Auteur Theory - The power of the filmmaker
The Role of the Auteur
- The theory of auteurship in modern day culture is crucial. The author of the film has a great impact on the films we watch
- The role of the author was born from classicism, a poetic movement which questioned meaning and engaged the meaning of texts(this was where the writer became more important than the text in 19th-20th century) becoming more complex with each stage of history.
-1950's era auteur theory - filmmakers films reflected the directors personal creative vision, showcasing their personal style and idealogy.
-A present day analogy would be the writer-director and having full control over the final cut.

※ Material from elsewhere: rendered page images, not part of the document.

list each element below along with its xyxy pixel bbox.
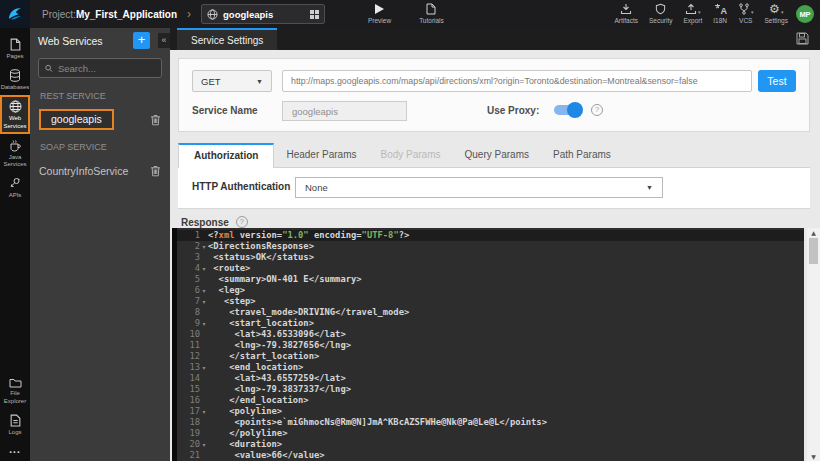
- i18n-button[interactable]: A I18N: [713, 3, 727, 24]
- sidebar-item-file-explorer[interactable]: File Explorer: [0, 372, 30, 408]
- app-window: Project:My_First_Application › googleapi…: [0, 0, 820, 461]
- http-method-value: GET: [201, 76, 221, 87]
- chevron-down-icon: ▾: [698, 9, 701, 15]
- code-line: 21 <value>66</value>: [172, 450, 804, 461]
- tab-header-params[interactable]: Header Params: [274, 143, 368, 167]
- code-line: 15 <lng>-79.3837337</lng>: [172, 384, 804, 395]
- trash-icon: [150, 114, 161, 126]
- service-selector[interactable]: googleapis: [201, 4, 325, 24]
- soap-section-label: SOAP SERVICE: [30, 133, 170, 157]
- pages-icon: [10, 38, 21, 51]
- vertical-scrollbar[interactable]: ▲ ▼: [807, 228, 820, 461]
- sidebar-item-databases[interactable]: Databases: [0, 64, 30, 95]
- search-input[interactable]: [58, 63, 155, 74]
- artifacts-button[interactable]: Artifacts: [614, 3, 637, 24]
- i18n-label: I18N: [713, 17, 727, 24]
- collapse-panel-button[interactable]: «: [158, 33, 170, 48]
- artifacts-icon: [620, 3, 632, 15]
- vcs-button[interactable]: ▾ VCS: [738, 3, 754, 24]
- code-line: 14 <lat>43.6557259</lat>: [172, 373, 804, 384]
- sidebar-item-label: Java Services: [1, 154, 29, 168]
- panel-header: Web Services + «: [30, 28, 170, 53]
- service-item-countryinfoservice[interactable]: CountryInfoService: [30, 157, 170, 184]
- param-tabs: Authorization Header Params Body Params …: [178, 143, 810, 168]
- breadcrumb[interactable]: Project:My_First_Application: [42, 9, 177, 20]
- sidebar-item-label: Databases: [1, 84, 30, 91]
- code-line: 5 <summary>ON-401 E</summary>: [172, 274, 804, 285]
- scroll-down-arrow[interactable]: ▼: [807, 453, 820, 460]
- settings-label: Settings: [765, 17, 789, 24]
- service-item-googleapis[interactable]: googleapis: [30, 106, 170, 133]
- delete-service-button[interactable]: [150, 165, 161, 177]
- response-editor[interactable]: 1<?xml version="1.0" encoding="UTF-8"?>2…: [172, 228, 804, 461]
- preview-button[interactable]: Preview: [368, 3, 391, 24]
- chevron-down-icon: ▼: [256, 78, 263, 85]
- tutorials-button[interactable]: Tutorials: [419, 3, 444, 24]
- service-search: [38, 58, 162, 78]
- sidebar-more-button[interactable]: ...: [9, 440, 20, 461]
- editor-tab-bar: Service Settings: [170, 28, 820, 50]
- delete-service-button[interactable]: [150, 114, 161, 126]
- add-service-button[interactable]: +: [133, 32, 150, 49]
- sidebar-item-label: Logs: [8, 429, 21, 436]
- response-help-icon[interactable]: ?: [236, 216, 248, 228]
- tab-service-settings[interactable]: Service Settings: [177, 28, 277, 50]
- tab-authorization[interactable]: Authorization: [178, 143, 274, 168]
- topbar-center: Preview Tutorials: [368, 3, 444, 24]
- chevron-down-icon: ▼: [646, 184, 653, 191]
- chevron-right-icon: ›: [187, 7, 191, 21]
- vcs-label: VCS: [739, 17, 752, 24]
- chevron-down-icon: ▾: [781, 9, 784, 15]
- document-icon: [426, 3, 436, 15]
- sidebar-item-java-services[interactable]: Java Services: [0, 134, 30, 172]
- database-icon: [9, 69, 21, 82]
- sidebar-item-apis[interactable]: APIs: [0, 172, 30, 203]
- code-line: 7▾ <step>: [172, 296, 804, 307]
- trash-icon: [150, 165, 161, 177]
- settings-button[interactable]: ⚙▾ Settings: [765, 3, 789, 24]
- code-line: 10 <lat>43.6533096</lat>: [172, 329, 804, 340]
- sidebar-item-pages[interactable]: Pages: [0, 33, 30, 64]
- proxy-help-icon[interactable]: ?: [591, 104, 603, 116]
- scroll-up-arrow[interactable]: ▲: [807, 229, 820, 236]
- coffee-cup-icon: [9, 139, 21, 152]
- code-line: 12 </start_location>: [172, 351, 804, 362]
- code-line: 2▾<DirectionsResponse>: [172, 241, 804, 252]
- http-method-select[interactable]: GET ▼: [192, 70, 272, 92]
- use-proxy-toggle[interactable]: [553, 102, 583, 118]
- code-line: 13▾ <end_location>: [172, 362, 804, 373]
- service-name-input[interactable]: [282, 101, 407, 121]
- top-bar: Project:My_First_Application › googleapi…: [0, 0, 820, 28]
- sidebar-item-label: File Explorer: [1, 390, 29, 404]
- tab-query-params[interactable]: Query Params: [453, 143, 541, 167]
- avatar[interactable]: MP: [796, 5, 814, 23]
- web-services-panel: Web Services + « REST SERVICE googleapis…: [30, 28, 170, 461]
- use-proxy-label: Use Proxy:: [487, 105, 539, 116]
- code-line: 18 <points>e`miGhmocNs@Rm@N]JmA^KBcAZSFW…: [172, 417, 804, 428]
- gear-icon: ⚙: [769, 3, 780, 15]
- svg-text:A: A: [720, 6, 727, 15]
- export-button[interactable]: ▾ Export: [683, 3, 702, 24]
- play-icon: [375, 3, 384, 15]
- code-line: 4▾ <route>: [172, 263, 804, 274]
- topbar-right: Artifacts Security ▾ Export A I18N: [614, 3, 788, 24]
- response-header: Response ?: [181, 216, 248, 228]
- sidebar-item-web-services[interactable]: Web Services: [0, 95, 30, 133]
- tab-body-params[interactable]: Body Params: [368, 143, 452, 167]
- editor-gutter-strip: [172, 228, 177, 461]
- http-auth-value: None: [305, 182, 328, 193]
- scroll-thumb[interactable]: [809, 238, 818, 264]
- url-input[interactable]: [282, 70, 752, 92]
- security-button[interactable]: Security: [649, 3, 672, 24]
- tab-path-params[interactable]: Path Params: [541, 143, 623, 167]
- rest-section-label: REST SERVICE: [30, 82, 170, 106]
- code-line: 8 <travel_mode>DRIVING</travel_mode>: [172, 307, 804, 318]
- sidebar-item-logs[interactable]: Logs: [0, 409, 30, 440]
- test-button[interactable]: Test: [758, 70, 796, 92]
- save-button[interactable]: [796, 32, 809, 45]
- http-auth-select[interactable]: None ▼: [295, 177, 663, 198]
- response-editor-lines: 1<?xml version="1.0" encoding="UTF-8"?>2…: [172, 230, 804, 461]
- app-logo[interactable]: [0, 0, 30, 28]
- search-icon: [45, 64, 53, 73]
- chevron-down-icon: ▾: [751, 9, 754, 15]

-Auteur theory has had a major impact on film criticism since film director/critic Francois Truffaut advocated it in 1954.
-Commonly associated with French New Wave and the film critics who wrote for the influential french film review Cahiers du cinema.
Andrew Sarris was an american film critic influenced by the cahiers du cinema, introducing the auteur criteria to his readers in 1962 as a layered system of abilities.
-The three premises of the auteur theory may be visualised as 3 concentric circles. The outer circle is technique, the middle circle is personal style and the inner circle is interior meaning. The corresponding roles of the director may be designated as technician, stylist and auteur.
The French directors the Cahiers critics endorsed included
Jean Vigo
Jean Renoir
Robert Bresson
Marcel Ophüls
Their favourite americans:
John Ford
Howard Hawks
Alfred Hitchcock
Nicholas Ray
Orson Welles
Favourite german
Fritz Lang
Jean-Luc Godard became one of the first french auteurs. At first he emulated american cinema then turned against it, choosing instead to deconstruct the text and take apart the structure. "I pity the french cinema because it has no money, I pity the american cinema because it has no ideas".
The basic belief of Cahiers was that the director should use the commercial apparatus and imprint his or her vision on the work. While recognising that not all directors hit this goal, they valued the work of those who neared it.
New Wave theory maintains that all good directors have a highly distinctive style that makes their body of work unmistakably theirs. Marked visual styles and consistent themes were appreciated.
Starting in the 1960's, some film critics began criticising the auteur theory and its focus on the director. Part of the backlash was due to the collaborative nature of shooting film.
Some well known Auteurs
Alfred Hitchcock
Martin Scorsese
Sofia Coppola
Baz Luhrman
Jane Campion
James Cameron
Stephen Spielberg
Quentin Tarantino
Christopher Nolan
For “Auteur”
-Cahiers du Cinema critics / filmmakers
-The director’s signature will be on a film
-Proof: Auteur films look and ‘feel’ similar
-Lead to a New Wave of free-thinking, personal films and filmmakers
Against “Auteur”
-Critics like Pauline Kael felt the theory was narrow and exclusive because films are collaborative
-“New Critics” felt the text to be more important than the director
-Psychoanalysts believed that films are ‘culturally determined’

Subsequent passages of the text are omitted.